Maybe We Should Just Trash All Authenticated Email
from the one-way-to-fix-spam dept
For the most part, sender authentication techniques have been a joke. The early adopters were spammers themselves. While some people claimed this meant that those spammers were “outed” it doesn’t seem like anyone actually did much about them. Now, though, a marketing trade group is requiring its members to start using sender authentication techniques in any marketing emails. While this may seem like a way to further give these authentication systems legitimacy, it might actually do the opposite. Suddenly, all the marketing messages that people get will be authenticated as well — and since many people consider even these more “legitimate” messages as spam, it may just reach a point where an authenticated message is an indicator that the email message is not wanted.
Comments on “Maybe We Should Just Trash All Authenticated Email”
This is only a problem if...
This is only a problem if people continue to send unauthicated emails.
The email authication is quite important but just like SSL doesn’t create trust it only allows for trust to be maintained.

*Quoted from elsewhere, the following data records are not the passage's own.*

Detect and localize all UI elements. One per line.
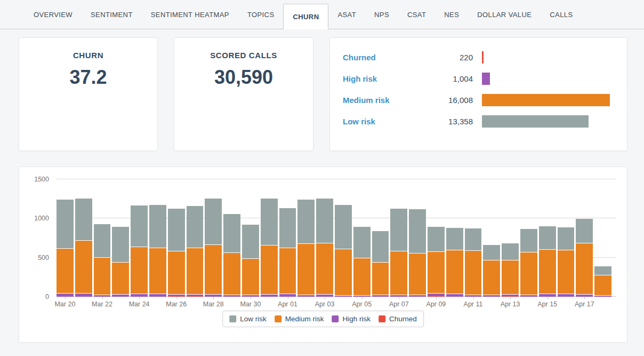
breakdown-label-churned[interactable]: Churned bbox=[343, 53, 405, 62]
bar-segment-low-risk[interactable] bbox=[539, 226, 556, 249]
bar-segment-low-risk[interactable] bbox=[131, 205, 148, 247]
bar-apr-12[interactable] bbox=[483, 244, 500, 297]
bar-segment-medium-risk[interactable] bbox=[297, 243, 315, 295]
legend-item-high-risk[interactable]: High risk bbox=[332, 315, 371, 323]
bar-segment-low-risk[interactable] bbox=[168, 208, 185, 251]
bar-segment-low-risk[interactable] bbox=[316, 198, 333, 243]
bar-segment-high-risk[interactable] bbox=[409, 295, 426, 297]
bar-segment-low-risk[interactable] bbox=[372, 231, 389, 263]
bar-apr-09[interactable] bbox=[428, 226, 445, 297]
breakdown-label-high-risk[interactable]: High risk bbox=[343, 74, 405, 83]
bar-segment-low-risk[interactable] bbox=[558, 227, 575, 250]
bar-apr-13[interactable] bbox=[502, 243, 519, 297]
bar-segment-medium-risk[interactable] bbox=[372, 262, 389, 295]
bar-segment-medium-risk[interactable] bbox=[483, 260, 500, 295]
bar-apr-15[interactable] bbox=[539, 226, 556, 297]
bar-segment-medium-risk[interactable] bbox=[353, 258, 371, 295]
bar-segment-medium-risk[interactable] bbox=[75, 240, 92, 293]
bar-segment-low-risk[interactable] bbox=[390, 208, 407, 251]
bar-apr-04[interactable] bbox=[335, 204, 352, 297]
bar-segment-high-risk[interactable] bbox=[594, 295, 611, 297]
bar-segment-low-risk[interactable] bbox=[483, 244, 500, 260]
bar-segment-high-risk[interactable] bbox=[520, 295, 537, 297]
bar-segment-low-risk[interactable] bbox=[465, 228, 482, 250]
bar-mar-28[interactable] bbox=[205, 198, 222, 297]
bar-segment-medium-risk[interactable] bbox=[316, 243, 333, 294]
bar-segment-medium-risk[interactable] bbox=[112, 262, 129, 294]
bar-segment-high-risk[interactable] bbox=[57, 293, 74, 297]
bar-segment-low-risk[interactable] bbox=[94, 224, 111, 257]
legend-item-low-risk[interactable]: Low risk bbox=[229, 315, 267, 323]
bar-segment-low-risk[interactable] bbox=[409, 209, 426, 253]
tab-overview[interactable]: OVERVIEW bbox=[25, 0, 82, 29]
bar-segment-high-risk[interactable] bbox=[372, 295, 389, 297]
bar-segment-high-risk[interactable] bbox=[168, 294, 185, 296]
tab-churn[interactable]: CHURN bbox=[283, 4, 328, 29]
bar-segment-low-risk[interactable] bbox=[112, 226, 129, 262]
bar-mar-23[interactable] bbox=[112, 226, 129, 297]
tab-nps[interactable]: NPS bbox=[365, 0, 398, 29]
bar-segment-medium-risk[interactable] bbox=[558, 250, 575, 294]
bar-segment-medium-risk[interactable] bbox=[168, 251, 185, 294]
bar-segment-high-risk[interactable] bbox=[446, 294, 463, 297]
bar-segment-low-risk[interactable] bbox=[279, 208, 296, 248]
bar-segment-low-risk[interactable] bbox=[335, 204, 352, 248]
bar-segment-high-risk[interactable] bbox=[335, 295, 352, 297]
bar-segment-medium-risk[interactable] bbox=[149, 248, 166, 294]
bar-apr-07[interactable] bbox=[390, 208, 407, 297]
tab-dollar-value[interactable]: DOLLAR VALUE bbox=[468, 0, 541, 29]
bar-segment-high-risk[interactable] bbox=[428, 293, 445, 296]
bar-segment-medium-risk[interactable] bbox=[539, 249, 556, 294]
bar-apr-11[interactable] bbox=[465, 228, 482, 297]
bar-segment-high-risk[interactable] bbox=[502, 294, 519, 296]
bar-segment-high-risk[interactable] bbox=[261, 294, 278, 297]
tab-nes[interactable]: NES bbox=[435, 0, 468, 29]
breakdown-label-low-risk[interactable]: Low risk bbox=[343, 117, 405, 126]
bar-segment-medium-risk[interactable] bbox=[279, 248, 296, 294]
bar-segment-medium-risk[interactable] bbox=[223, 252, 240, 295]
bar-mar-30[interactable] bbox=[242, 224, 259, 297]
tab-sentiment[interactable]: SENTIMENT bbox=[82, 0, 142, 29]
bar-segment-low-risk[interactable] bbox=[223, 213, 240, 252]
bar-segment-low-risk[interactable] bbox=[261, 198, 278, 245]
bar-segment-low-risk[interactable] bbox=[57, 199, 74, 248]
tab-sentiment-heatmap[interactable]: SENTIMENT HEATMAP bbox=[142, 0, 238, 29]
bar-segment-medium-risk[interactable] bbox=[261, 245, 278, 294]
bar-segment-churned[interactable] bbox=[187, 296, 204, 297]
bar-segment-medium-risk[interactable] bbox=[57, 248, 74, 294]
bar-segment-low-risk[interactable] bbox=[353, 226, 371, 258]
bar-segment-low-risk[interactable] bbox=[502, 243, 519, 260]
bar-segment-low-risk[interactable] bbox=[576, 218, 593, 243]
bar-segment-high-risk[interactable] bbox=[187, 294, 204, 296]
bar-mar-21[interactable] bbox=[75, 198, 92, 297]
bar-segment-low-risk[interactable] bbox=[520, 228, 537, 252]
bar-apr-01[interactable] bbox=[279, 208, 296, 297]
bar-segment-high-risk[interactable] bbox=[149, 294, 166, 297]
bar-mar-26[interactable] bbox=[168, 208, 185, 297]
bar-apr-02[interactable] bbox=[297, 199, 315, 297]
bar-apr-06[interactable] bbox=[372, 230, 389, 297]
bar-segment-medium-risk[interactable] bbox=[520, 252, 537, 295]
tab-calls[interactable]: CALLS bbox=[541, 0, 582, 29]
bar-segment-medium-risk[interactable] bbox=[205, 244, 222, 294]
bar-segment-medium-risk[interactable] bbox=[594, 275, 611, 295]
bar-segment-medium-risk[interactable] bbox=[187, 248, 204, 294]
bar-segment-low-risk[interactable] bbox=[242, 224, 259, 258]
bar-segment-high-risk[interactable] bbox=[558, 294, 575, 297]
bar-apr-05[interactable] bbox=[353, 226, 371, 297]
bar-segment-low-risk[interactable] bbox=[75, 198, 92, 240]
tab-asat[interactable]: ASAT bbox=[328, 0, 365, 29]
bar-segment-high-risk[interactable] bbox=[297, 295, 315, 297]
bar-segment-medium-risk[interactable] bbox=[428, 251, 445, 293]
bar-segment-low-risk[interactable] bbox=[446, 227, 463, 250]
bar-segment-medium-risk[interactable] bbox=[390, 251, 407, 295]
legend-item-churned[interactable]: Churned bbox=[379, 315, 417, 323]
bar-segment-medium-risk[interactable] bbox=[502, 260, 519, 294]
bar-segment-high-risk[interactable] bbox=[75, 293, 92, 297]
bar-segment-medium-risk[interactable] bbox=[409, 253, 426, 295]
bar-apr-18[interactable] bbox=[594, 266, 611, 297]
bar-mar-31[interactable] bbox=[261, 198, 278, 297]
bar-segment-medium-risk[interactable] bbox=[576, 243, 593, 294]
tab-csat[interactable]: CSAT bbox=[398, 0, 435, 29]
bar-apr-14[interactable] bbox=[520, 228, 537, 297]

ie. if a spammer sends you an email you can verify that it came from the spammer, but this is no reason to trust the spammer.
You should know better
Why does everyone think e-mail authentication is an anti-spam technique? It?s purpose is clear: to prevent forgeries, i.e. authenticate the sender.
There is some overlap between that and the spam world, but not much. I think a lot of big companies want to use it to ensure that nobody abuses their domain name and/or trademark.
Re: You should know better
That’s re-writing history. The companies behind sender authentication have been pitching it as an anti-spam technique from the very beginning. And, while it’s clear that it’s NOT an anti-spam technique, the reason we’re pointing it out is because it was sold as one.
Re: Re: You should know better
Let Bayes and SA sort it out as a rule. Do the naive-Bayes twist on it: analyze what proportion of authenticated mails are ham or spam in a suitably huge corpus, and then deal with reality. 🙂
Re: Re: You should know better
Actualy it IS one if implemented with certain simple additions. Specifically, if I KNOW the email came from address X (authenticated) and I know that address sends SPAM, I can blacklist that address in my mail agent. Sendmail, postfix, and most others have the concept of an access list. Add that domain to the access list with a ‘deny’, problem solved.
Re: Re: Re: You should know better
‘problem solved’
spammers churn throught servers by the thousands – constantly buying new blocks of IPs and domain names. the black list will ALWAYS be behind the curve, it is impossible to catch up. you will ALWAYS receive spam.
sender authentication is a complete waste of time and resources and only:
1) helps the spammers
2) prevents more legit mail from being delivered (stupid aol)
not a difficult concept!
Re: You should know better
It works fine as an anti-spam system.
Set your mail server to only accept authicated emails, then block emails that come from domains owned by spammers.
Although, SenderID’s little computational puzzles are a much better idea for preventing spam.
Re: Re: You should know better
Ok, I’ll just set my server to only accept authenticated emails – then i’ll start missing over half of all legit mail that comes to me.
oh, ok, then i’ll block all email from servers owned by spammers – because that’s not a huge moving target or anything.
the problem won’t get fixed. use a junk mail filter and get on with your lives.
Re: You should know better
Ditto Nate’s comment. The main value of authentication systems such as SPF is against fake emails (Joe Jobs and Phishing) and email virusses.
Their main anti-spam impact could be indirect, because they will make it more difficult to recruit botnets which are apparantly the source of most spam.